Q From John Weiss: Could you give a note on the historical or geographical divide between artifact and artefact? I was brought up to stick with artefact, much as the incompatibility with artificial annoyed me, and I was surprised to see you use artifact. I suppose I could look it up, but your explanations are more fun.
A Flattery will get you everywhere ...
Presumably you are referring to the recent piece on ecofact? In the newsletter I was inconsistent, using artefact one week (while noting that Americans spelled it artifact), but the next week accidentally spelling it artifact (I put in as evidence for the defence a saying of Ralph Waldo Emerson: “a foolish consistency is the hobgoblin of little minds”).
In saying that the British spelled it with an e, while Americans spelled it with an i, I was guilty of a sweeping generalisation that needs some qualification and footnotes.
Both spellings may be found in both countries. In Britain, the preferred form given in dictionaries is artefact, though the other often appears as an alternative. The Oxford Dictionary for Writers and Editors firmly suggests spelling it with an e, as does Bill Bryson in The Penguin Dictionary for Writers and Editors. However, the style guide of The Economist, with a large international circulation, suggests using artifact, since it is acceptable, it says, both to American and British readers.
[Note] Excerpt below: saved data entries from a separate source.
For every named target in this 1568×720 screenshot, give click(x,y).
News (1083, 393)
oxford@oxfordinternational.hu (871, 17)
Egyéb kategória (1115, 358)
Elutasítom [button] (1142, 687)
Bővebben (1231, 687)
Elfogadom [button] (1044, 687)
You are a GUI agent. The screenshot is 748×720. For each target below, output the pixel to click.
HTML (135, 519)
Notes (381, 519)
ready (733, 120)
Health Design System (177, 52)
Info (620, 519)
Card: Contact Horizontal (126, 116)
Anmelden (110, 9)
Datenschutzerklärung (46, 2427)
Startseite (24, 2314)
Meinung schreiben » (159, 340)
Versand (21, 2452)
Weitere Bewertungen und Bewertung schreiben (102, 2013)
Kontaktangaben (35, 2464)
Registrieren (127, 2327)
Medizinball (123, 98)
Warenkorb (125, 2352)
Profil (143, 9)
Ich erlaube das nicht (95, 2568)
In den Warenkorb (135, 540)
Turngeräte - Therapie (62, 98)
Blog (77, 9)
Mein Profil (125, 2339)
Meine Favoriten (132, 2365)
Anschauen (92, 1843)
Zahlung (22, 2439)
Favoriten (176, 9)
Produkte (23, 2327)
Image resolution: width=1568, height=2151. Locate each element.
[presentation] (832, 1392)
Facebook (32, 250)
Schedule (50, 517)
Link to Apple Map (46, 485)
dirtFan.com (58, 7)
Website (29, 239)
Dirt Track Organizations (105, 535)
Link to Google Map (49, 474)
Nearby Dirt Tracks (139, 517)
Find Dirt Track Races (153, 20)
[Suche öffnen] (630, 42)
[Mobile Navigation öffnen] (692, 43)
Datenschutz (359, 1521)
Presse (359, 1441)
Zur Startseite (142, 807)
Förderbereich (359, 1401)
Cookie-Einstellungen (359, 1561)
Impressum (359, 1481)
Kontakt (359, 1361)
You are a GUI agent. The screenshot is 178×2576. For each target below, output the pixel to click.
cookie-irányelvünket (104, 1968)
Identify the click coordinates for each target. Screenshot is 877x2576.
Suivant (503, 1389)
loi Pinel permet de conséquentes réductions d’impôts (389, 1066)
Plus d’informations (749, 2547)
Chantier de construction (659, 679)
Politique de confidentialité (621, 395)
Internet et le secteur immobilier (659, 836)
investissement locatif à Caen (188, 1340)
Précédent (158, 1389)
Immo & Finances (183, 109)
Americans prefer the i form by a large majority, but not exclusively so — newspaper practice seems to vary considerably, some insisting on the i form, others being more relaxed about it.
The spelling with i seems to have been around for rather more than a century, though my impression is that it only started to become common in the US from the 1920s on, and in the UK much more recently still (American usage has had considerable impact on British, one reason why I didn’t spot my inconsistent spelling).
The form in i was obviously influenced by artifice and artificial, both of which contain the same Latin word arte, by or using art, which is also the basis for artefact. So, if we’re arguing from etymology, artefact wins without a contest, but then to be consistent we would have to write arteficial and artefice. The confusion of spelling actually goes back to classical times, since the direct ancestor of artifice and artificial is Latin artificium, a thing made by skill or art.
For most people, the word is a technical term which they encounter rarely enough that they are neither sure how to spell it, nor care very much about which form to use. The difference is minor, after all, and the risk of confusion small.